Improve timestep performance further: `numba` or not? #57

xaviernogueira · 2023-11-29T21:54:41Z

@sjordan29 found TSM to be too slow -> it was nearly 80% of the time spent compared to 20% on ClearWater-riverine, when running over a grid of flow fields from HEC-RAS-2D.

Ideas to test:

Have a way to skip writing intermediate arrays to xarray if we are not keeping them. Writing to xarray is a slow point.
Pre-initing a np.nan and writing to that may be faster than writing over existing values (current behavior)? It's worth checking, especially if we can pre-init many time steps.
@aufdenkampe had the idea of just writing to slices of a pre-initiated xarray with a time dimension. The way I understand it, this could be implemented first via an optional argument to Model.__init__, and then the timestep you want to write onto can be passed as an argument into the run timestep function. This may also increase performance.

The text was updated successfully, but these errors were encountered:

aufdenkampe · 2023-11-30T13:14:39Z

@sjordan29 did some performance profiling for a test case of ClearWater-modules TSM coupled with ClearWater-riverine transport. See https://github.com/EcohydrologyTeam/ClearWater-riverine/blob/43-integrate-tsm/examples/dev_sandbox/43_Realistic_TSM_Scenario.ipynb.

She shared her cProfile results (profile.prof), which I explored in SnakeViz. It did a great job of identifying which functions in our code were the bottlenecks. From what I see, the top 3 were

clearwater_modules\base.py:332(increment_timestep)
clearwater_modules\utils.py:53(iter_computations)
clearwater_riverine\transport.py:159(update)

Below that, the time is spent primarily in xarray merge, copy, and init (create) functions such as:

xarray\core\merge.py:196(merge_collected)
xarray\core\variable.py:230(as_compatible_data)
xarray\core\variable.py:337(init)
xarray\core\variable.py:914(_copy)
many more

Some of these take so much time because they are called a lot of times.

So, the key progress will be made by reducing our use of xarray functions that call these merge/copy/init functions.

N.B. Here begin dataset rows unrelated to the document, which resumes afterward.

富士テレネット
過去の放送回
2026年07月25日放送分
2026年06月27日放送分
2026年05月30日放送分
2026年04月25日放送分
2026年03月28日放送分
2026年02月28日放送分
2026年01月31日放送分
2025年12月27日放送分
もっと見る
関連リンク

@xaviernogueira, the profile that Sarah shared with us yesterday was https://github.com/pyutils/line_profiler, which can tell you what is happening line by line within a function. So it complements the cProfile/Snakeviz perspectives that you have used. Please do some line profiling of these functions:

clearwater_modules\base.py:332(increment_timestep)
clearwater_modules\utils.py:53(iter_computations)

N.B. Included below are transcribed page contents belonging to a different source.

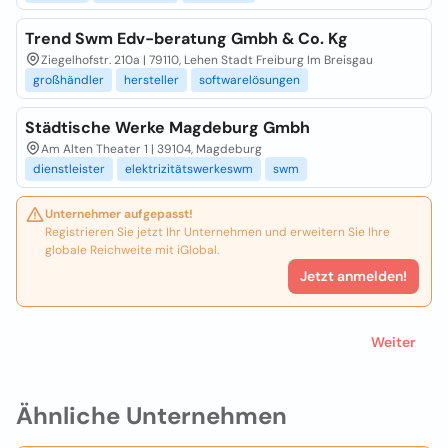
Trend Swm Edv-beratung Gmbh & Co. Kg
Ziegelhofstr. 210a | 79110, Lehen Stadt Freiburg Im Breisgau
großhändler
hersteller
softwarelösungen
Städtische Werke Magdeburg Gmbh
Am Alten Theater 1 | 39104, Magdeburg
dienstleister
elektrizitätswerkeswm
swm
Unternehmer aufgepasst!
Registrieren Sie jetzt Ihr Unternehmen und erweitern Sie Ihre
globale Reichweite mit iGlobal.
Jetzt anmelden!
Weiter
Ähnliche Unternehmen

I also want to go over the approach of taking slices of a pre-existing array for reading/writing values. This is a combination of your bottom two checkboxes above, which should be combined into a single solution. Let's discus this.

xaviernogueira · 2023-12-14T21:35:31Z

Numba vs no-numba

Numba

I noticed that (as one might expect with understanding of JIT) running one timestep is much slower (per timestep) than running many. This is because the Just-In-Time compilation done by numba only runs the first time thru a loop (full TSM calculations).

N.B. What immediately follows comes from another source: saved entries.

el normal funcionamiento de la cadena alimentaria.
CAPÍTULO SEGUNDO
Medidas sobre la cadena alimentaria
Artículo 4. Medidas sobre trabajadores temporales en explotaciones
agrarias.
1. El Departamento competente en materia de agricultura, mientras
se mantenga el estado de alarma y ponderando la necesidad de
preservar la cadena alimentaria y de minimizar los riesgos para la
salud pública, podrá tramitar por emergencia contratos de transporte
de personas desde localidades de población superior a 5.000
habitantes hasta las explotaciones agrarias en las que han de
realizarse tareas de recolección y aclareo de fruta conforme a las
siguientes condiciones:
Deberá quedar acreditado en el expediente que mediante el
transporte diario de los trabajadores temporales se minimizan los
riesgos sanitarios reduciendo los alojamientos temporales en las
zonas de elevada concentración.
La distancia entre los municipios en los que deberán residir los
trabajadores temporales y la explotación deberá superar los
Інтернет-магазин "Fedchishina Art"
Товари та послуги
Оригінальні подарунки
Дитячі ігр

# speed of just 1 timestep
Increment timestep speed (average of 1): 6.521975040435791
Run time: 6.548974990844727

# speed of 100 timesteps
Increment timestep speed (average of 100): 0.09739033937454224 (67x faster than running 1)
Run time: 9.782024145126343

# speed of 1000 timesteps
Increment timestep speed (average of 1000): 0.030201313734054564 (215x faster than running 1, 3x faster than running 100)
Run time: 30.230324506759644

# speed of 10,000 timesteps
Increment timestep speed (average of 10000): 0.026183737969398498
Run time: 261.8664631843567

Notice how the the majority of the run-time is the first timestep / JIT compilation! The more timesteps being ran, the smaller % of total run-time the initial compilation becomes.

No-Numba

Perhaps due to the # of process functions that get JIT compiled in the first loop, the compilation stage does significantly slow things down!
Here is the same 100 loops without numba (test_no_numba branch).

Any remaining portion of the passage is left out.